Livre-toi :: Michel Cloup

© Richard Dumas

En ces temps confinés où l’on pense que l’essentiel est ailleurs, la culture souffre sans avoir vraiment les armes pour lutter.
On ferme les salles de concerts, les disquaires, les librairies sous prétexte qu’ils délivrent des « produits » dispensables à la vie de tous les jours.
Electrophone est évidemment convaincu du contraire et ne peut exister sans musique et sans livres.
On aimerait profiter de ces instants troublés pour demander à quelques artistes et acteurs de la vie musicale quels rapports ils entretiennent avec la littérature.

Michel Cloup est un musicien aux nombreux projets artistiques qui se sont toujours révélés aussi riches dans la musique que dans les textes. Dans les divers projets, pour ne citer qu’eux, nous avons Diabologum, Michel Cloup Duo et le plus récent étant une adaptation musicale du roman A la ligne : Feuillets d’usine, de Joseph Ponthus, qui voit collaborer Michel Cloup Duo et Pascal Bouaziz (Mendelson, Bruit Noir) et dont l’album sortira chez Ici D’Ailleurs

Votre livre préféré et pourquoi ?

J’ai tellement de livres préférés, ça prendrait des heures, de plus, la liste grossit au fil des années. Un de mes livres préférés de ces dernières années c’est Sale temps pour les braves de Don Carpenter. C’est un roman bouleversant, drôle, désespéré, extrêmement puissant, une sorte de fresque américaine écrite dans les années 60 mais encore terriblement moderne. C’est sans fioritures au niveau du style, très américain, précis, ciselé et efficace.
« Mais jusqu’à ce qu’il ait des enfants, il n’avait jamais bien su à quoi servait l’argent. »

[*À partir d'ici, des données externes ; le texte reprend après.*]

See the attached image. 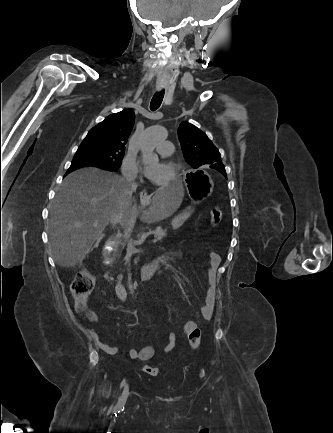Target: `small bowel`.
I'll list each match as a JSON object with an SVG mask.
<instances>
[{
    "instance_id": "obj_1",
    "label": "small bowel",
    "mask_w": 333,
    "mask_h": 433,
    "mask_svg": "<svg viewBox=\"0 0 333 433\" xmlns=\"http://www.w3.org/2000/svg\"><path fill=\"white\" fill-rule=\"evenodd\" d=\"M174 258L181 259L183 257V252L181 250H176L172 253ZM221 262V257L216 252L209 253V261H208V272L210 275L216 273ZM215 306V292L214 289L209 286L207 288L204 301L199 308V313L201 317L205 320H208L212 317ZM195 328H198L197 324L193 321H188L184 324L182 328V335L189 336L191 331ZM89 336L93 341L94 345L108 355H114L118 352V347L115 345H108L100 341L97 332L94 329L89 331ZM177 340V334L175 332H170L167 336L166 344L163 348L164 352H170L175 347ZM132 359H139L141 361L150 360L155 354V348L152 344L145 345L141 349H131L129 352Z\"/></svg>"
}]
</instances>
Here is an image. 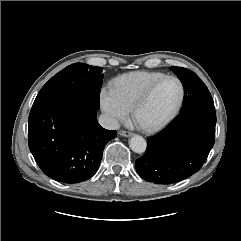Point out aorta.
<instances>
[{
    "label": "aorta",
    "instance_id": "aorta-1",
    "mask_svg": "<svg viewBox=\"0 0 241 241\" xmlns=\"http://www.w3.org/2000/svg\"><path fill=\"white\" fill-rule=\"evenodd\" d=\"M129 146L132 151L135 153H144L146 148H147V142L146 140L139 135H134L130 140H129Z\"/></svg>",
    "mask_w": 241,
    "mask_h": 241
}]
</instances>
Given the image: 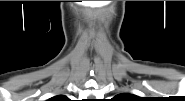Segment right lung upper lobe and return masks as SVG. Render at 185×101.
<instances>
[{
	"instance_id": "1",
	"label": "right lung upper lobe",
	"mask_w": 185,
	"mask_h": 101,
	"mask_svg": "<svg viewBox=\"0 0 185 101\" xmlns=\"http://www.w3.org/2000/svg\"><path fill=\"white\" fill-rule=\"evenodd\" d=\"M51 101H66L67 97L63 96V95H59V96H55L53 98L50 99Z\"/></svg>"
}]
</instances>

Votre auteur préféré et pourquoi ?

Richard Brautigan, Annie Ernaux, Philip K.Dick, JP Manchette, Guy Debord, Don DeLillo, Lou Reed, Pasolini, Raymond Carver, JG Ballard, Joseph Ponthus et bien d’autres encore.

Ils ont chacun leur force de frappe bien personnelle, sans concessions.

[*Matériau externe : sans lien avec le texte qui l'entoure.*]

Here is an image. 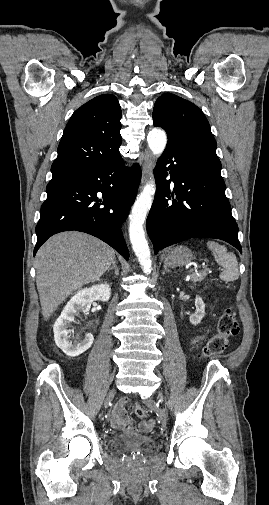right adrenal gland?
Masks as SVG:
<instances>
[{"label": "right adrenal gland", "instance_id": "obj_1", "mask_svg": "<svg viewBox=\"0 0 269 505\" xmlns=\"http://www.w3.org/2000/svg\"><path fill=\"white\" fill-rule=\"evenodd\" d=\"M113 269L115 270V275L119 276V269L116 265V259L113 261L112 266L108 268L107 272L109 273Z\"/></svg>", "mask_w": 269, "mask_h": 505}]
</instances>
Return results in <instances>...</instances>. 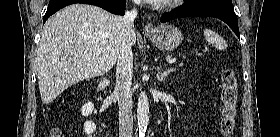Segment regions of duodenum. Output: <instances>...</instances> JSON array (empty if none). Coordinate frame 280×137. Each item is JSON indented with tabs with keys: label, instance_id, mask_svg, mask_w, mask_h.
<instances>
[{
	"label": "duodenum",
	"instance_id": "duodenum-1",
	"mask_svg": "<svg viewBox=\"0 0 280 137\" xmlns=\"http://www.w3.org/2000/svg\"><path fill=\"white\" fill-rule=\"evenodd\" d=\"M110 85V81L109 80H103L102 82H100V84H98V86L96 87V92L100 93L103 90H105L108 86Z\"/></svg>",
	"mask_w": 280,
	"mask_h": 137
}]
</instances>
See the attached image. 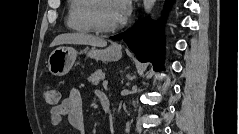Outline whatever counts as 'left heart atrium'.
I'll list each match as a JSON object with an SVG mask.
<instances>
[{"label": "left heart atrium", "mask_w": 239, "mask_h": 134, "mask_svg": "<svg viewBox=\"0 0 239 134\" xmlns=\"http://www.w3.org/2000/svg\"><path fill=\"white\" fill-rule=\"evenodd\" d=\"M112 12L117 24L125 21L131 12L130 1L128 0H114L111 2Z\"/></svg>", "instance_id": "39dd6f15"}]
</instances>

L’écrivain que vous auriez aimé être ?

Aucun, j’ai déjà assez de soucis à essayer d’être moi-même.

Roman, biographie, science-fiction, BD… ? Quel genre préférez-vous ?

Ça dépend des moments, il n’y a pas de règle. Je lis systématiquement plusieurs livres en même temps, parfois de manière assidue, parfois fractionnée. Certains livres sont dévorés, d’autres sont savourés sur plusieurs mois. De la même manière j’adore aller piocher un livre dans ma bibliothèque pour lire un passage puis le reposer. J’ai aussi beaucoup de livres que je n’ai pas finis, ni même lus, c’est assez agréable d’ailleurs, je les prends dans ma main en me disant que si un jour je suis très pauvre au point de ne plus pouvoir acheter un seul livre, je pourrai lire ceux-là.

© Manuel Rufié

Le premier livre que vous avez acheté ou reçu en cadeau ?

J’ai commencé à lire des comics Marvel très jeune (Strange, Nova, Titans). Le premier roman qui m’ait marqué c’est L’homme qui brillait la nuit de Sid Fleischman. C’est une série B jeunesse. J’avais l’âge du héros, il était né le même jour que moi et ça lui donnait le pouvoir de voir dans l’obscurité et de voir les fantômes. J’ai longtemps cru avoir ce pouvoir moi aussi.

Vous est-il déjà arrivé qu’un livre provoque chez vous l’envie de composer une musique ou d’écrire un texte ?

Oui, bien sûr, la littérature fait partie de ce qui nourrit mon inspiration, comme les autres formes artistiques ainsi que mon expérience personnelle.

Quel est votre environnement idéal pour lire ?

La solitude et le silence. J’ai du mal à lire dans un bus, je déteste lire quand il y a de la musique en fond sonore. Je suis vite distrait et mes pensées reprennent le dessus, je suis obligé de relire 5 fois la même phrase.

Quel livre pourriez-vous offrir à chaque fois et pourquoi ?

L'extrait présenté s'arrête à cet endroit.